Il parlait à voix basse, ce qui rendait plus inquiétantes ces injures. Il récitait sans passion, mais avec un air si douloureux qu’il y eut dans la poitrine d’Eva comme une immense déchirure. Elle ouvrit la bouche, secoua la tête car elle étouffait et saisit le veston de Taride.

— Oh ! Henri… Pas moi… Pas moi… Je ne suis pas ce que tu dis…

Il avait le regard bas et la bouche contractée par l’amertume.

— Sais-tu ce qui se passe ? Je viens de surprendre ta mère dans le lit d’une maison de passe avec le type qui voulait nous faire chanter. Tu entends, Eva ? Tu comprends ce que je te dis ?…

— Henri, écoute, Henri… Elle est sûrement folle ! sanglota Eva… Si tu savais… Oh ! si tu savais… Je te jure qu’elle est folle !

Il se redressa, croisa les bras et s’adossa à son bureau.

— C’est moi qui suis fou, Eva. Fou de ne pas avoir compris que j’ai épousé une catin ! Et toi, tu l’as aidée à m’endormir, avoue… C’était son amant à elle, hein ?

— Oui, dit Eva.

— On ne joue pas une pareille comédie à un homme qui vous aime. Tu me fais horreur, toi aussi.

Eva se renversa dans le fauteuil en pleurant à gros sanglots. La réaction se faisait enfin. Depuis les affreuses révélations d’Hervé, elle errait dans Paris comme un corps sans âme. La chute de l’idole qu’était pour elle Agnès l’avait écrasée et elle survivait mal.

— Henri, je ne veux pas que cela soit ! Il doit bien y avoir un moyen d’annuler la réalité quand elle est trop moche ! hoqueta la malheureuse. Dis, Henri… Si je veux d’une façon assez forte que ce soit un cauchemar, dis-moi que ça peut en devenir un. Rien qu’un cauchemar qui vous fait cogner le cœur…
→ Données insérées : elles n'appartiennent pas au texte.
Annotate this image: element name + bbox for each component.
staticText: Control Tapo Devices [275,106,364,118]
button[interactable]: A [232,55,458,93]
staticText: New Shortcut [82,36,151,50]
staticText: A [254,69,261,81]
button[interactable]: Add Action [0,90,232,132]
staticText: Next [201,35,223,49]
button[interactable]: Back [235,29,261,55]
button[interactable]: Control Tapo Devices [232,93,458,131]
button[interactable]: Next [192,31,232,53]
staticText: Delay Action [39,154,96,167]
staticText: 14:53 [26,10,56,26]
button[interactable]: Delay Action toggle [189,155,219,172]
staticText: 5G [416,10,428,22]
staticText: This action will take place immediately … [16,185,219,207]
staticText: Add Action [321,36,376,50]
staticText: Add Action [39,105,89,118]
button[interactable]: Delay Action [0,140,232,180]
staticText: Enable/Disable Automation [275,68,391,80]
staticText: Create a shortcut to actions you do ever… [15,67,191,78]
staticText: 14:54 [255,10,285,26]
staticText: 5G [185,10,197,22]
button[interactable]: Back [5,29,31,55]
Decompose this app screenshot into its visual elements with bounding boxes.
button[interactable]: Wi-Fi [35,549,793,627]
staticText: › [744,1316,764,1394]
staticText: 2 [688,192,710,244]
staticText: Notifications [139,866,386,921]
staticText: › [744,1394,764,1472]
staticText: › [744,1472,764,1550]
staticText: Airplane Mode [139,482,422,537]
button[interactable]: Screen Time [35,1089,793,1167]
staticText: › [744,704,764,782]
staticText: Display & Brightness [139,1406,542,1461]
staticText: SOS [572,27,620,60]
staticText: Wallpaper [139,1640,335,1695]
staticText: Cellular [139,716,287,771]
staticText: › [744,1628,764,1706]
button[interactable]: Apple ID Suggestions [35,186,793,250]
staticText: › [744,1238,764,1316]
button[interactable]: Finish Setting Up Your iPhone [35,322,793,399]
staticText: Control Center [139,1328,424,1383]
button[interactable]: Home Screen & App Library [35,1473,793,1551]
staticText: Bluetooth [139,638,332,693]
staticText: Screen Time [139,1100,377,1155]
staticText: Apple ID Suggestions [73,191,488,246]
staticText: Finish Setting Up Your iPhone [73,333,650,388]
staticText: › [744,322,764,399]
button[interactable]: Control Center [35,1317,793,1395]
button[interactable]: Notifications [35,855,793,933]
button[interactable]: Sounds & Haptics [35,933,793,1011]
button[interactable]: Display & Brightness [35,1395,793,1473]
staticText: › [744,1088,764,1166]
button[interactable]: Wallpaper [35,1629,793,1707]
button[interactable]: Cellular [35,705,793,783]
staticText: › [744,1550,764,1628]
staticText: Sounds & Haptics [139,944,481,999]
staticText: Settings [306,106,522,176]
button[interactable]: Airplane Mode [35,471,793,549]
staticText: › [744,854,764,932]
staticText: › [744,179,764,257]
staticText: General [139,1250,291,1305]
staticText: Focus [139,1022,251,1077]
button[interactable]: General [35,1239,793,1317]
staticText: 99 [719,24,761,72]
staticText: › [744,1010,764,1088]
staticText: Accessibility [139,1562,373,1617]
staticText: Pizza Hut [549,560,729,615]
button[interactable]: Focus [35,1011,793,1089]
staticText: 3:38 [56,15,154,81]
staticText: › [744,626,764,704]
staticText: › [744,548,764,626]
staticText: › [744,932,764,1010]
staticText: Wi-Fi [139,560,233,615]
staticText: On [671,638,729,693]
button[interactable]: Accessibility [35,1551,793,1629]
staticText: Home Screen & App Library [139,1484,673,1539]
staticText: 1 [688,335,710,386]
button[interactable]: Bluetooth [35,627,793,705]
Elle parlait comme quelqu’un en état d’hypnose.

— Et puis on se réveille, poursuivit-elle, ou bien il se produit quelque chose d’imprévisible… Et on apprend qu’il y a eu maldonne…

— Je l’ai vue, murmura Henri. Ce n’était pas un cauchemar, mais une vérité plus solide, plus éternelle que le marbre… Elle était toute nue sous ce voyou… Il ne la violait pas, elle s’offrait à lui… J’aurais dû la tuer, Eva ! J’aurais dû.

Il se passa la main sur le front.

— Tu vois, j’oublie que je parle à sa fille. C’est moche !

Eva ne parvenait pas à concevoir ces images que décrivait Taride. Une Agnès payant l’assurance d’un disparu pour en toucher le montant, soufflant à un garçon sans volonté l’idée du meurtre… C’était ignoble mais concevable !

Une Agnès versant du poison dans le verre de son amant sur le point de flancher, afin de garantir sa sécurité et celle de sa fille ! C’était deux fois ignoble, mais concevable encore… Ce qui cessait de l’être, pour la jeune fille, c’était la pensée de sa mère s’offrant à un gangster pour le faire taire. Le meurtre a sa grandeur ; la prostitution n’est que bassesse.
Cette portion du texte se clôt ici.